Colors of the West

BryceSunset
Bryce Canyon, sunset. “When we enter the landscape to learn something, we are obligated to pay attention rather than constantly to pose questions. To approach the land as we would a person, by opening an intelligent conversation. And to stay in one place, to make of that one, long observation a fully dilated experience. We will always be rewarded if we give the land credit for more than we imagine, and if we imagine it as being more complex even than language. In these ways we begin to find a home, to sense how to fit a place.” – Barry Lopez, as quoted in Molly Hashimoto’s marvelous Colors of the West: An Artist’s Guide to Nature’s Palette

I found Molly Hashimoto’s luscious book in one of the national park bookstores I browsed on our road trip across the country. It was a great companion as we toured the Southwest, even though I did no painting or sketching – just hiking and exploring.
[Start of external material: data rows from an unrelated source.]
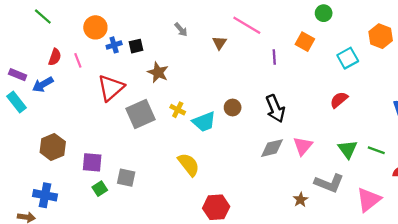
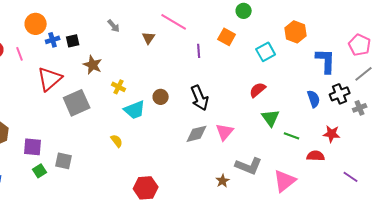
yellow cross: (178, 110) -> (119, 87), moved
green triangle: (348, 149) -> (271, 118), moved
yellow semicircle: (189, 165) -> (117, 141), moved, size x0.6

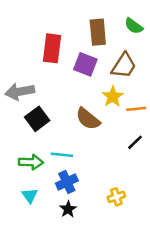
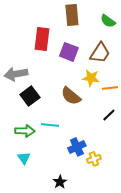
brown rectangle: (98, 32) -> (72, 15), moved
yellow star: (113, 97) -> (91, 78), turned -30
blue cross: (67, 182) -> (77, 147), moved
black star: (68, 209) -> (60, 182), moved

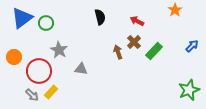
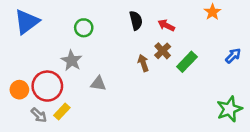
black semicircle: (100, 17) -> (136, 20), moved
green circle: (46, 23) -> (84, 28), moved
orange circle: (14, 57) -> (19, 90), moved

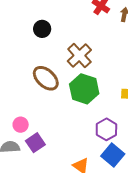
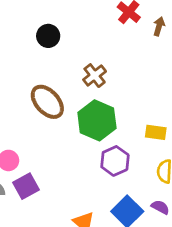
brown cross: (79, 55) -> (95, 76), size x0.7
purple hexagon: (106, 129) -> (115, 161), moved

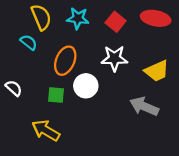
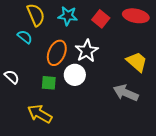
white star: (114, 58) -> (87, 51), moved, turned -30
yellow trapezoid: (157, 71) -> (137, 62), turned -115

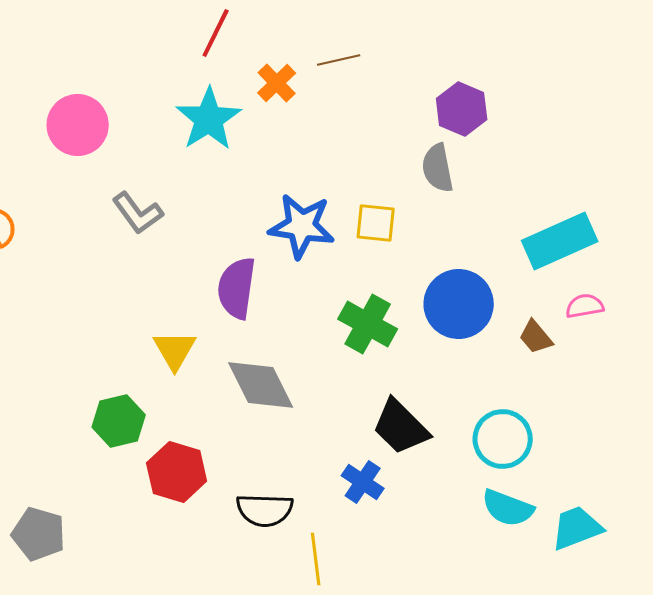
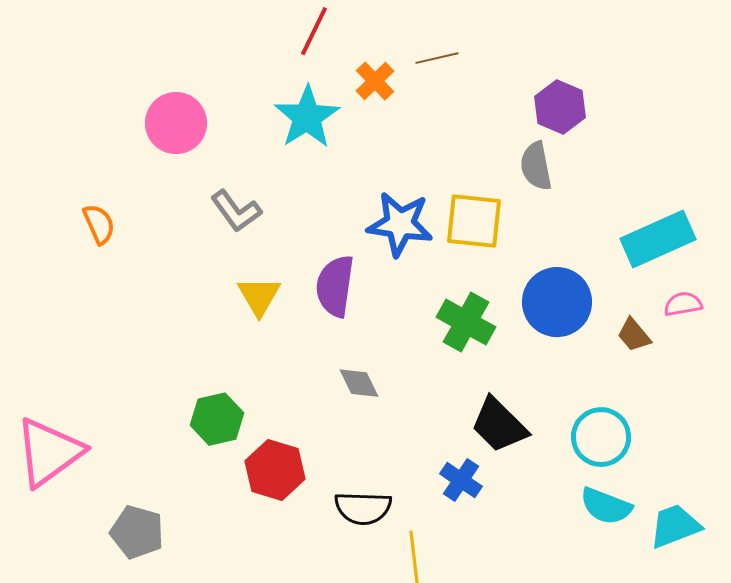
yellow square: (376, 223) -> (474, 221), size x1.4
yellow triangle: (175, 350) -> (259, 296), moved
gray diamond: (261, 385) -> (359, 383), size x0.6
Molly teaches at the Sitka Center for Art and Ecology, the North Cascades Institute, and Yellowstone Forever Institute.

ColorsoftheWest
Molly devotes a chapter to each color: green, blue, gold, red, orange, and violet.

Molly Hashimoto had an epiphany that led to her artistic vision after encountering the work of Thomas Moran:

“This rendezvous with Moran compelled me to reconsider what it meant to be an artist – how to work, where ideas are generated, the purpose of art. I felt that I, too, had to create work in the field, to keep sketchbooks and journals to record my own experiences in the outdoors. Of course, I had a few doubts. After all, this awakening occurred in what I then felt was middle age, and I wondered if it wasn’t just a little late to be undertaking this new project. But enthusiasm won the day. And now I always tell my students it is never too late to start keeping sketchbooks.”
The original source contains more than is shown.